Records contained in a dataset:
===

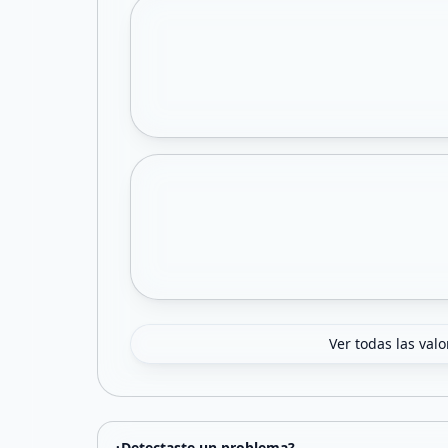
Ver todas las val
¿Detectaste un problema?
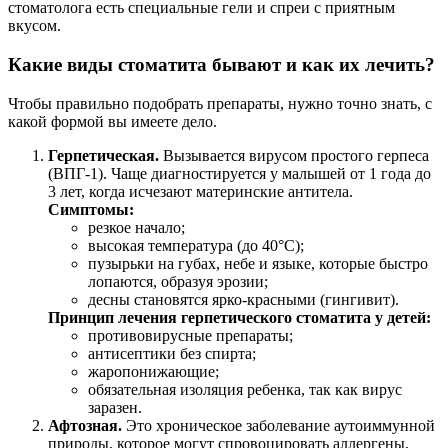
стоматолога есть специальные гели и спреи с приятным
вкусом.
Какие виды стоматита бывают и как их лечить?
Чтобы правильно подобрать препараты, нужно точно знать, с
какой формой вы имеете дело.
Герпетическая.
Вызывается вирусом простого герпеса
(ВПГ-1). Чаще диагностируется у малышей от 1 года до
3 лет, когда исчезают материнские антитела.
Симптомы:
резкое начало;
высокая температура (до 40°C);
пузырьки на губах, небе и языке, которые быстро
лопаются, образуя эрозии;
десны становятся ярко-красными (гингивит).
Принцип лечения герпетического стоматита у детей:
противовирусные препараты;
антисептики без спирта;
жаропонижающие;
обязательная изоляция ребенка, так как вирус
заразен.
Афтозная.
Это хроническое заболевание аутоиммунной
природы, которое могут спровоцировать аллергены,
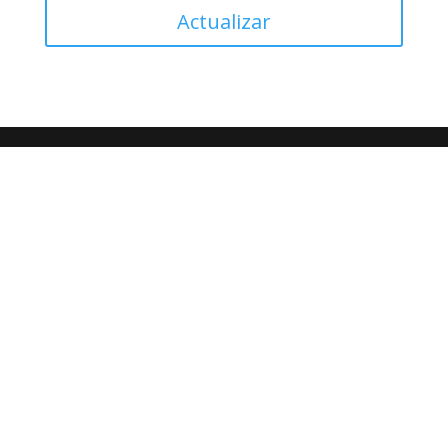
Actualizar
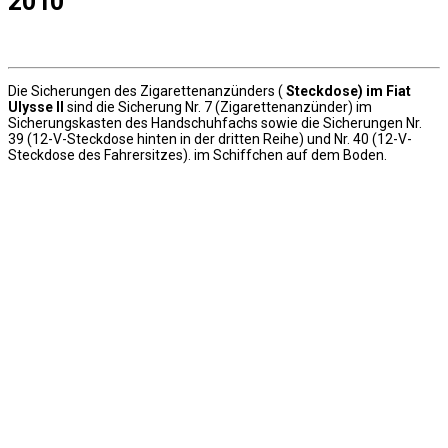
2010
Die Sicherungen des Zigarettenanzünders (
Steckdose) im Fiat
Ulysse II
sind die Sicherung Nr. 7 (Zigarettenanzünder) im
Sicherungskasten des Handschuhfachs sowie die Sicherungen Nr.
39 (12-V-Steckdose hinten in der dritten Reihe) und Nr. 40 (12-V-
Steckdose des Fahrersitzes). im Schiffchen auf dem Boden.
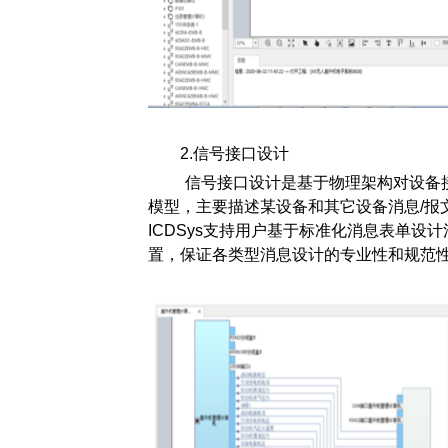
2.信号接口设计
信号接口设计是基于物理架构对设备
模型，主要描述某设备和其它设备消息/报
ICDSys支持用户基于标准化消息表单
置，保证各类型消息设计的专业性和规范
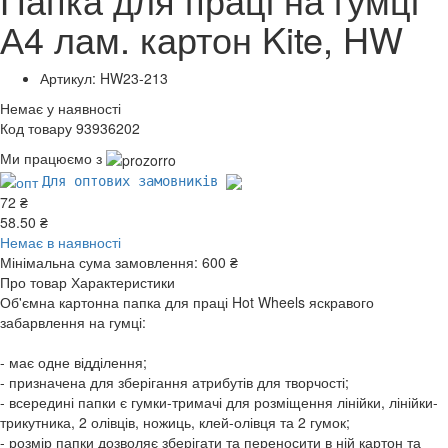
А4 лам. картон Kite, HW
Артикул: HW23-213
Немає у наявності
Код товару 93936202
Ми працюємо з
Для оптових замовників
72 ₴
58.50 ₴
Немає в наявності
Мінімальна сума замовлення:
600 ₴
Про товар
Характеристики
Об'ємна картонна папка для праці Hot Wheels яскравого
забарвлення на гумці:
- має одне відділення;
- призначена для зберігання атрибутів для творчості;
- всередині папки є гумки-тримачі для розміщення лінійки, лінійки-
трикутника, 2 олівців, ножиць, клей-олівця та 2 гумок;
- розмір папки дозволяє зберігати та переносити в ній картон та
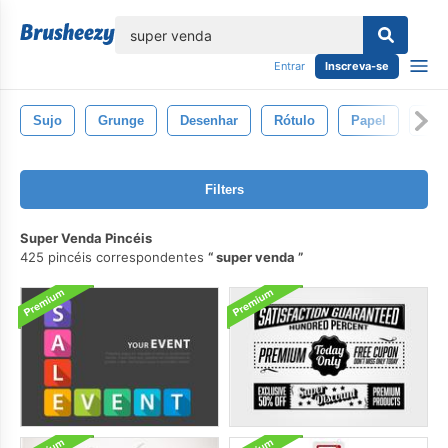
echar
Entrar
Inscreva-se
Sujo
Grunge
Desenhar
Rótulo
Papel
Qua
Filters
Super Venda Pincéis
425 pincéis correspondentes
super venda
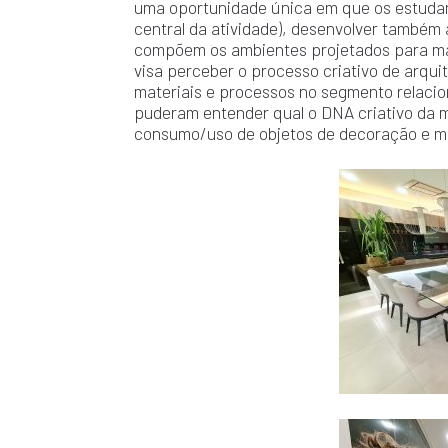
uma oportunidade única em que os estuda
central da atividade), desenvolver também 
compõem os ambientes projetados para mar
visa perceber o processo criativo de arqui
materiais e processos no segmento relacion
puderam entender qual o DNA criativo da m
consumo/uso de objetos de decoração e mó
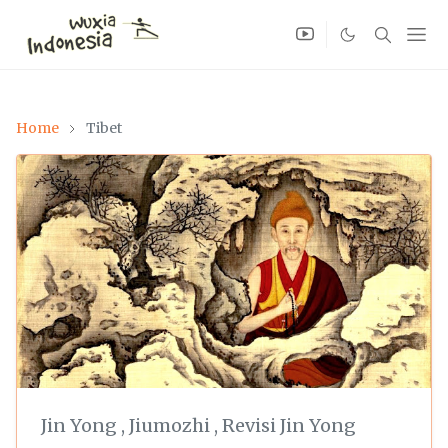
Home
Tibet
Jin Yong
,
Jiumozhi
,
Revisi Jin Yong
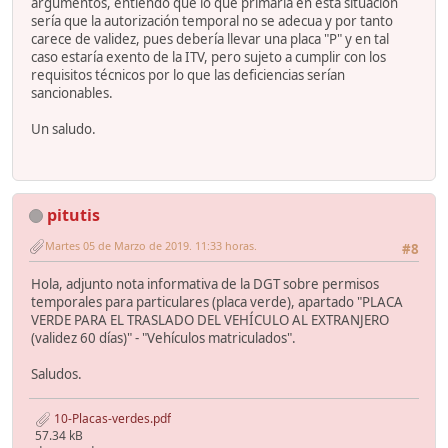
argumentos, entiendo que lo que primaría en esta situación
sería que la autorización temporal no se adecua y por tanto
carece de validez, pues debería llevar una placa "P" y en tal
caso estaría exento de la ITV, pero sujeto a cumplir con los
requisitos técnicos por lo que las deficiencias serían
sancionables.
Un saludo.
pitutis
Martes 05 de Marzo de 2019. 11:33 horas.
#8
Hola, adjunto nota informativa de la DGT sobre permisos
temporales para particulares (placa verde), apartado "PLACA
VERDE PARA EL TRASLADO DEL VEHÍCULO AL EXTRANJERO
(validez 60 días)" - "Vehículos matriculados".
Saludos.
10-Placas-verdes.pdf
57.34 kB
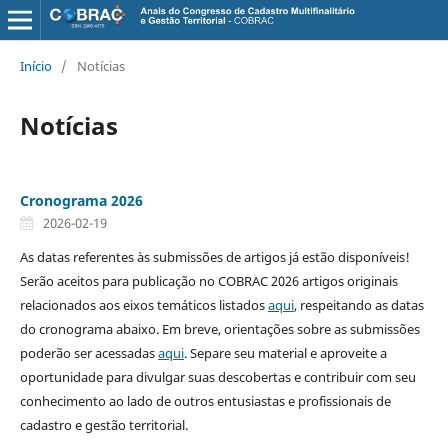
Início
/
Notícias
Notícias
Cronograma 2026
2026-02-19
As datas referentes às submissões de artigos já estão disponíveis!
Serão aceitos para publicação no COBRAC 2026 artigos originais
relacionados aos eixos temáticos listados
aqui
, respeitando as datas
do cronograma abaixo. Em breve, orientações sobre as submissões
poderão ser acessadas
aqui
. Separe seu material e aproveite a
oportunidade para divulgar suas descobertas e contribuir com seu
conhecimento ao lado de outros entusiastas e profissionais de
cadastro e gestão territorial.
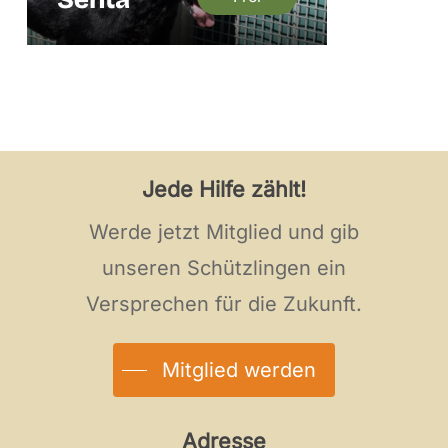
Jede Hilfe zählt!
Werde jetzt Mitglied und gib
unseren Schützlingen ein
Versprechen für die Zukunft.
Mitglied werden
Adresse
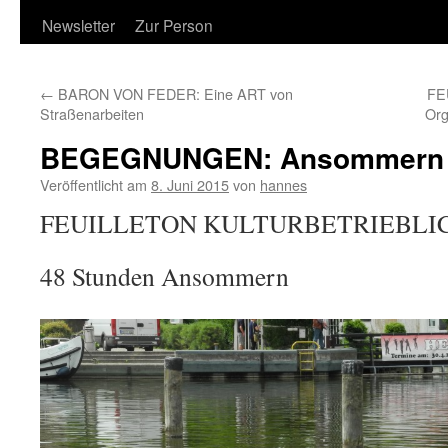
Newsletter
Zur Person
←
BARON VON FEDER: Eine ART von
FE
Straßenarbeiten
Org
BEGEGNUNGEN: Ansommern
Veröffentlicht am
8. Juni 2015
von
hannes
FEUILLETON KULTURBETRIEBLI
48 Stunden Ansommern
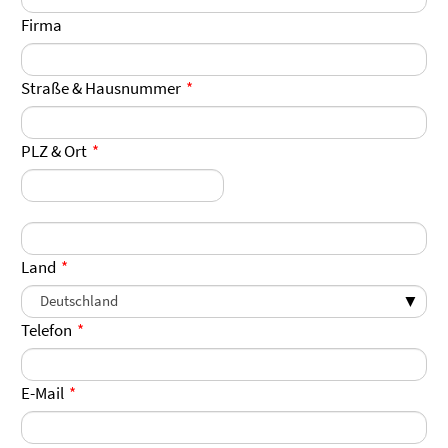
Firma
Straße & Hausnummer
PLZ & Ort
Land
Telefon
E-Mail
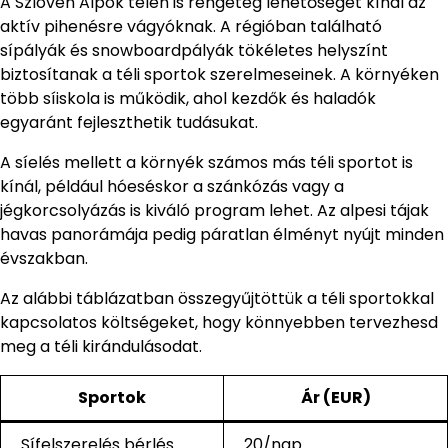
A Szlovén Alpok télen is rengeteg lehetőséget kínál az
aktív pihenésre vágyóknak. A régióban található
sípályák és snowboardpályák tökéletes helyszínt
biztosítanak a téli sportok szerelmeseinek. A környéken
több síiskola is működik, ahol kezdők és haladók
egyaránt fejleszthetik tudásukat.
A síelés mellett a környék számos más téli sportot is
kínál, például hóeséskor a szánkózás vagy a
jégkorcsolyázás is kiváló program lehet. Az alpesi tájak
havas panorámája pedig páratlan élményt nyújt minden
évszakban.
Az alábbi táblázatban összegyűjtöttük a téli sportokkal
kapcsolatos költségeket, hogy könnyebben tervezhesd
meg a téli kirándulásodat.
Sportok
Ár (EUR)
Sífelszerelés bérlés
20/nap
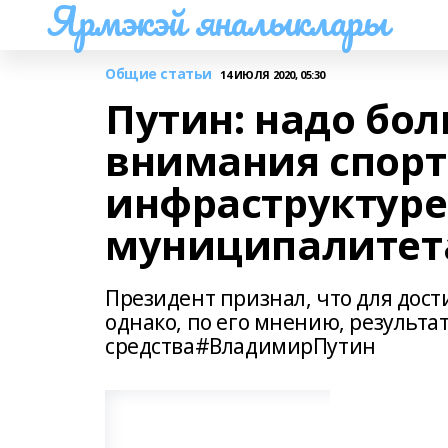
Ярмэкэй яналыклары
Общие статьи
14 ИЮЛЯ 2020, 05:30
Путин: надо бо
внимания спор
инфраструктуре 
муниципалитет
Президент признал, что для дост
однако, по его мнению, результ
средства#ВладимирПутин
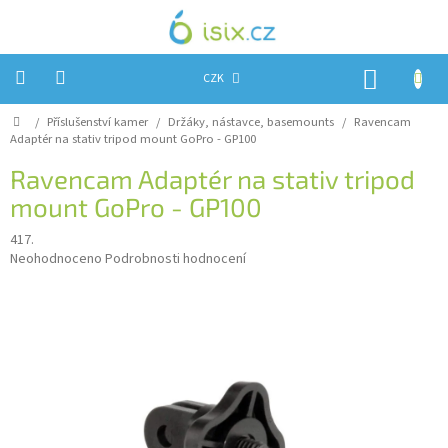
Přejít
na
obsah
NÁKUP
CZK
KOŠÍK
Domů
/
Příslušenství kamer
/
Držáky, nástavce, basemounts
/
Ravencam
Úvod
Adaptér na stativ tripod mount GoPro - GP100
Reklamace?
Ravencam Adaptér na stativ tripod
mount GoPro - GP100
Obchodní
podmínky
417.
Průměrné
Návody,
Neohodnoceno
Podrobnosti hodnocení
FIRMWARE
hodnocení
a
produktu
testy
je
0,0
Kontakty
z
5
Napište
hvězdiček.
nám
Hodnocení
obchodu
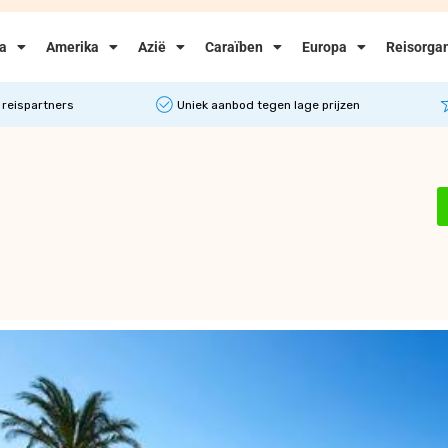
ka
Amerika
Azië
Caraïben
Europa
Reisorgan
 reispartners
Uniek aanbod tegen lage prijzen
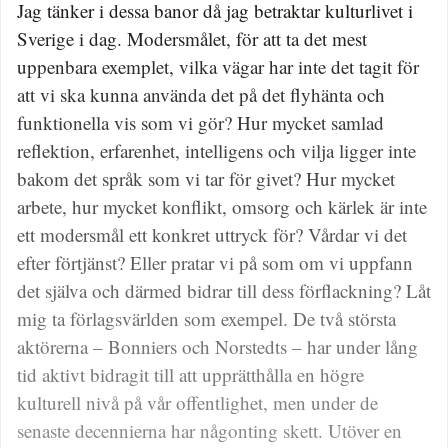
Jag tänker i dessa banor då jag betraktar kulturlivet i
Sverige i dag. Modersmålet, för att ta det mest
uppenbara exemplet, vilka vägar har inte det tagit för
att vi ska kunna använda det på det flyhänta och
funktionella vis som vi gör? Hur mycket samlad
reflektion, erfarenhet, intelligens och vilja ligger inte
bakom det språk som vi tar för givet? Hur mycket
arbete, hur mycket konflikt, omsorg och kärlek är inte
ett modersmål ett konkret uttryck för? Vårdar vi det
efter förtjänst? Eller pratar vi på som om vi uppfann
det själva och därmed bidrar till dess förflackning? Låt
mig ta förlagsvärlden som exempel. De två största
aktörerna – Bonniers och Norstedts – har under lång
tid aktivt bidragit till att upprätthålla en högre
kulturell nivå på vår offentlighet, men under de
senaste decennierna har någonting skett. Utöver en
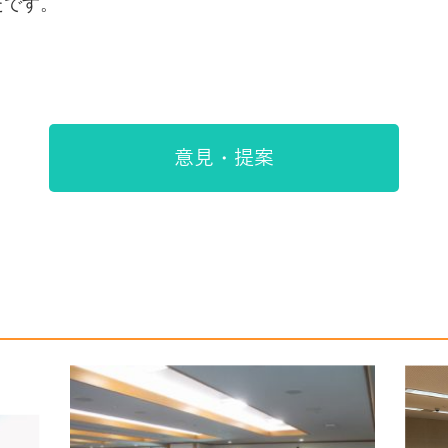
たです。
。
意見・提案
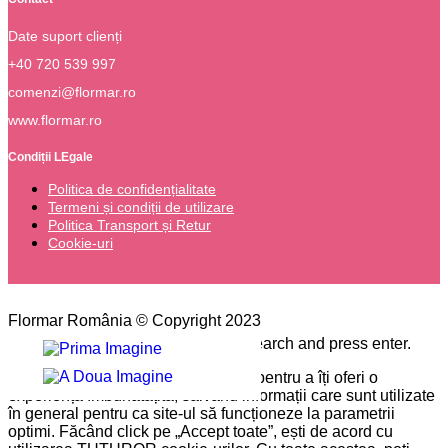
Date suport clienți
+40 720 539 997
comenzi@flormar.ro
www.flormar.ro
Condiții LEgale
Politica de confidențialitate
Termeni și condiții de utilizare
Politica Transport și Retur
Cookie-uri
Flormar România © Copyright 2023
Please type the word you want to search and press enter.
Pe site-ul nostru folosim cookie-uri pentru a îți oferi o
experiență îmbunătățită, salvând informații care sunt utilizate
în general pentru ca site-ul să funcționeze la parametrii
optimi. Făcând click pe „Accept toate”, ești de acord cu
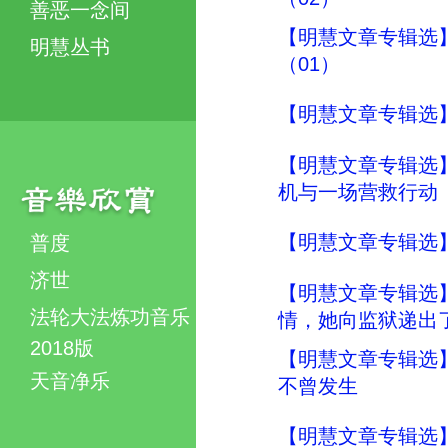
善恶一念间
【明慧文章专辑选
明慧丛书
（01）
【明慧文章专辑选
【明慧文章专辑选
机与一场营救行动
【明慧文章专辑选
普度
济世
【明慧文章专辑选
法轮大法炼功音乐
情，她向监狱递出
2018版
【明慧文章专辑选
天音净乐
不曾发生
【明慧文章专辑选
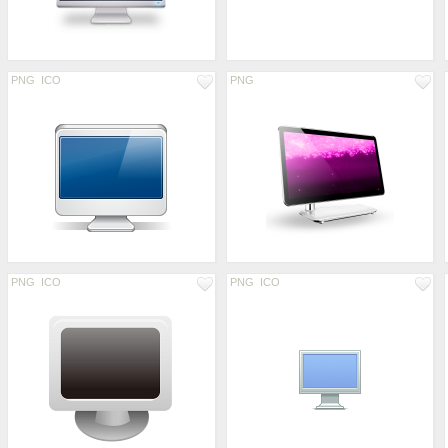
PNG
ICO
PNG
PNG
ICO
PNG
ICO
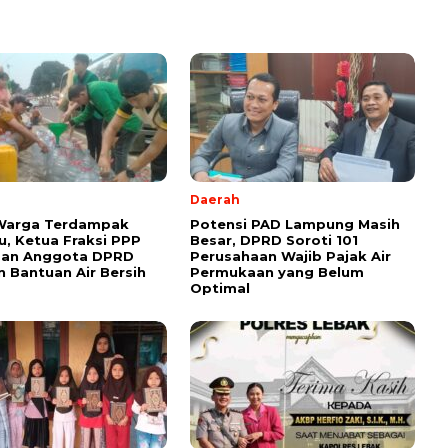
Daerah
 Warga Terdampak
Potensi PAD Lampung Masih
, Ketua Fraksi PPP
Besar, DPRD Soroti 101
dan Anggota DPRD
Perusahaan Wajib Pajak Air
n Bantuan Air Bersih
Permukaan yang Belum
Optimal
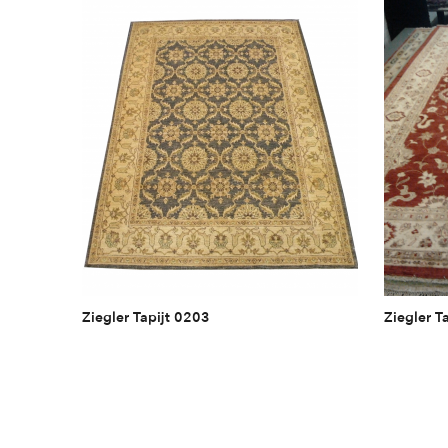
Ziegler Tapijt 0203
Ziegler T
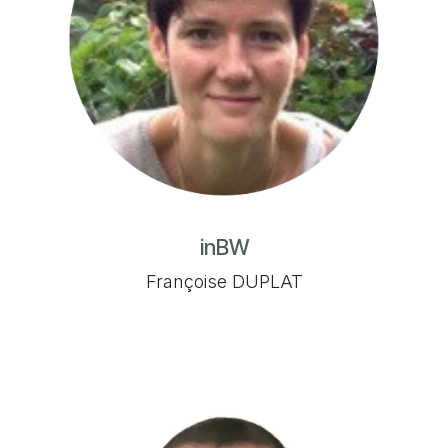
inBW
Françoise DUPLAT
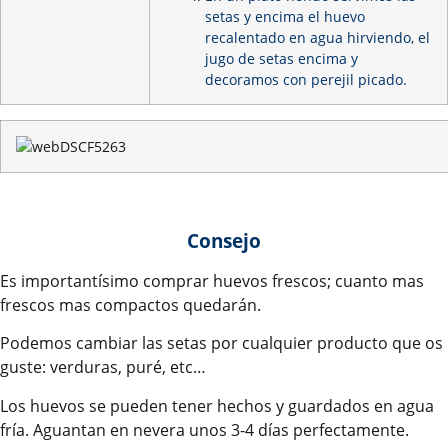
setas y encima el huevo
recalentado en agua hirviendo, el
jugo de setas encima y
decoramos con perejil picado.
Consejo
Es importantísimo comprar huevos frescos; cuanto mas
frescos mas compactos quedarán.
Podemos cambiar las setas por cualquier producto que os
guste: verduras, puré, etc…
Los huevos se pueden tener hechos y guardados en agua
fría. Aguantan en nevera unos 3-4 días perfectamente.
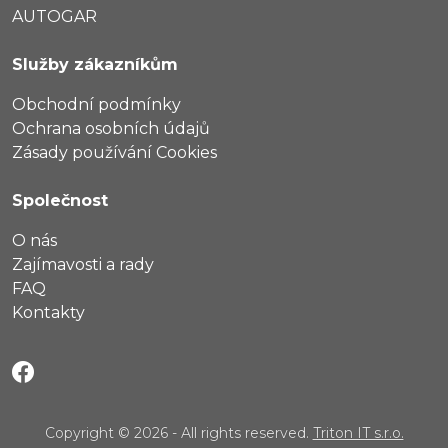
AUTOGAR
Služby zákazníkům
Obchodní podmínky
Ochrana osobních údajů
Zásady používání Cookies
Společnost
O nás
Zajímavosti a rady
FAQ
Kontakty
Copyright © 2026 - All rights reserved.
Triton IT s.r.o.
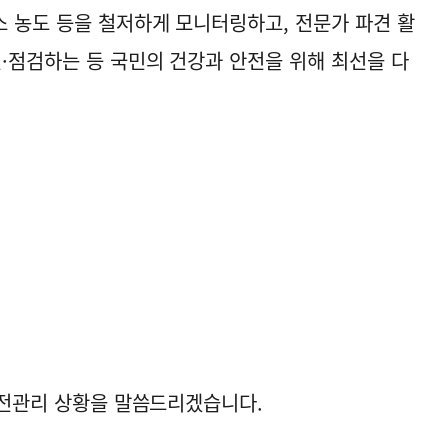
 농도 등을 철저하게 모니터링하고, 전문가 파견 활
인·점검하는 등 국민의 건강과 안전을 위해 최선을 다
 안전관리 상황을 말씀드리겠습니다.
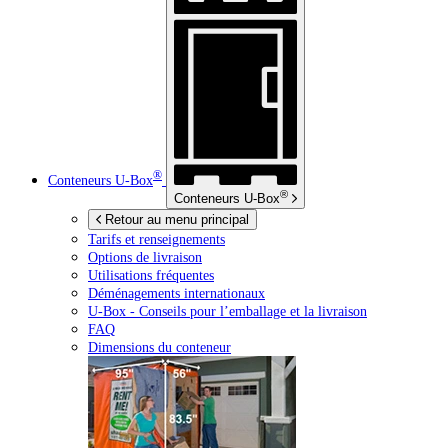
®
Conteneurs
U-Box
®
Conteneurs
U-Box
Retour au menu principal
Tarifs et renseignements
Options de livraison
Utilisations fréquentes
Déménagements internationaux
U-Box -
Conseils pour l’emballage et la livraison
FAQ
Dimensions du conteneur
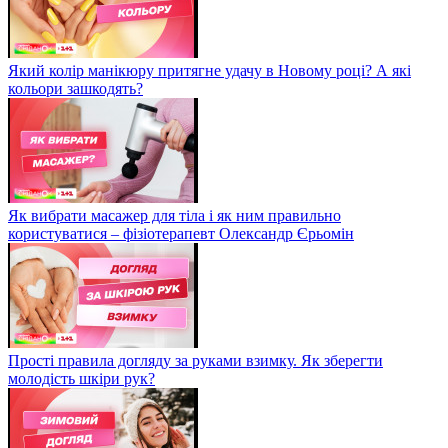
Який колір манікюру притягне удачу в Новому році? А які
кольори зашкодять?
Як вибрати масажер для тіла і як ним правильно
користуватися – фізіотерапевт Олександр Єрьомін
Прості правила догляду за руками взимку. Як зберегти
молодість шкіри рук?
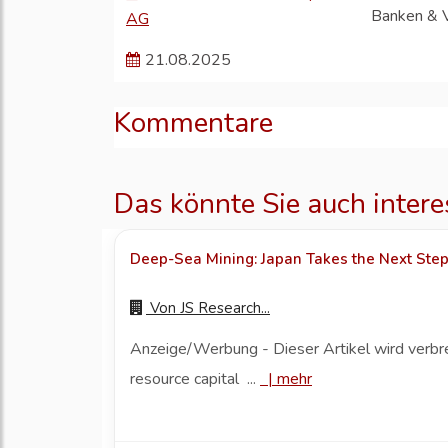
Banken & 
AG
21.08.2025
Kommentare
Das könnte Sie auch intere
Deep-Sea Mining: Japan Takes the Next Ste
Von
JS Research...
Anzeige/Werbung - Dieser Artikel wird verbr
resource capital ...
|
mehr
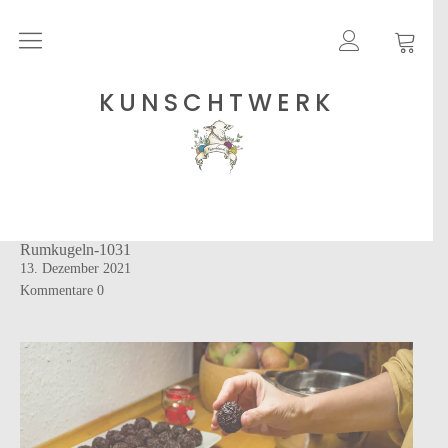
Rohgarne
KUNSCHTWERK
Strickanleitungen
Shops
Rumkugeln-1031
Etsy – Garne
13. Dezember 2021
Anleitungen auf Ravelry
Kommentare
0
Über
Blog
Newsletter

===

Aim of the task: Go through the data and gather every line that holds "livraison".

Result of the exercise:
Options de livraison
Conseils pour l’emballage et la livraison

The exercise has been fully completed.